_PROBLEM TO WORK ON_:
With the pictures left out, retype exactly the lines below starting at the line that contains "Resources for Performing Musicians" and ending at the line that contains "the United States, celebrating".

== Segment start ==

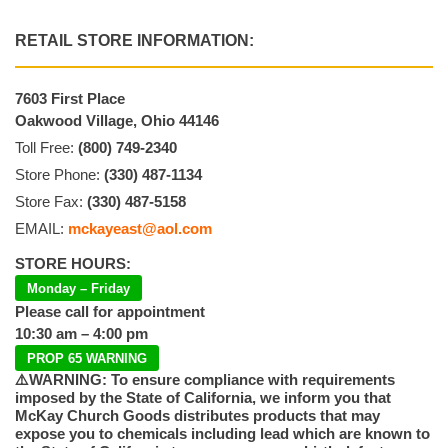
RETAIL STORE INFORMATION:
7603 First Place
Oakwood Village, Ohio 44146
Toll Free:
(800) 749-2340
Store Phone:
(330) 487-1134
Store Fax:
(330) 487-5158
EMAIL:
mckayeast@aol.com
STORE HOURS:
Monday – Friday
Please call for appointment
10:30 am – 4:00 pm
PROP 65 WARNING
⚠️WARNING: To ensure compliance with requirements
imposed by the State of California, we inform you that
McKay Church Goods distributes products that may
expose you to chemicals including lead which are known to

== Segment end ==
== Segment start ==

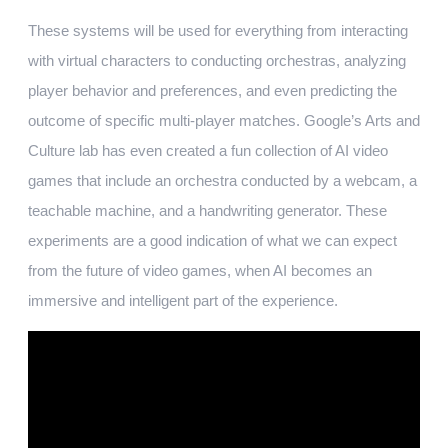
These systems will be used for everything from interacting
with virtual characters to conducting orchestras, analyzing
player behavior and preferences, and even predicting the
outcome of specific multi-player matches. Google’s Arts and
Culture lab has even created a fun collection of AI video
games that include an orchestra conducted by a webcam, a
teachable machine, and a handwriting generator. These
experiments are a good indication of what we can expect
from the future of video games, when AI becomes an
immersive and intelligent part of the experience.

== Segment end ==
== Segment start ==

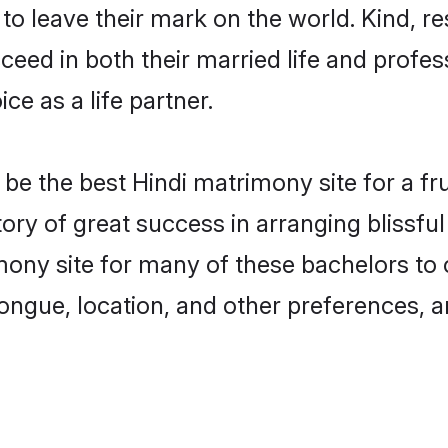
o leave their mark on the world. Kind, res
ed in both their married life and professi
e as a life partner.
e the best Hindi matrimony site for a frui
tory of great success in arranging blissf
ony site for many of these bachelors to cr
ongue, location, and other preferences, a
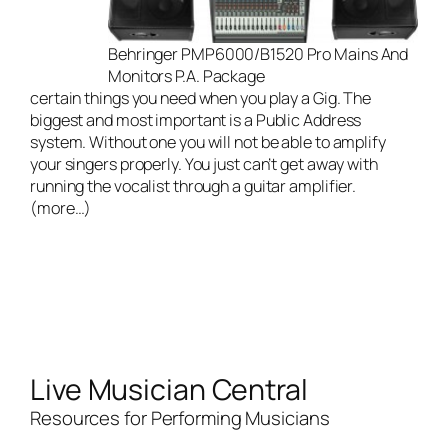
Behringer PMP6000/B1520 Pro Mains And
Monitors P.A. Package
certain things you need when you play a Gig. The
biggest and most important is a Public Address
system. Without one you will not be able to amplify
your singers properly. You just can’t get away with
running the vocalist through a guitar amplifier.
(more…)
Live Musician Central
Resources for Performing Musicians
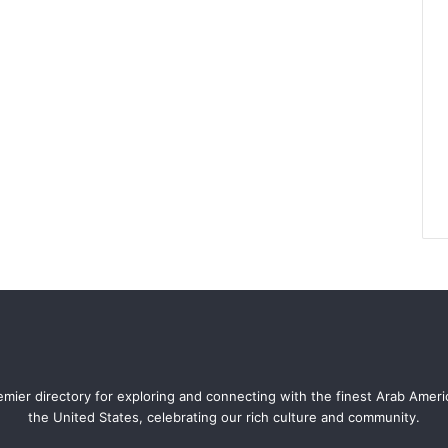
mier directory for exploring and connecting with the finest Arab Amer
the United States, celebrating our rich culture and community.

== Segment end ==

_SOLUTION_:
Resources for Performing Musicians
mier directory for exploring and connecting with the finest Arab Amer
the United States, celebrating our rich culture and community.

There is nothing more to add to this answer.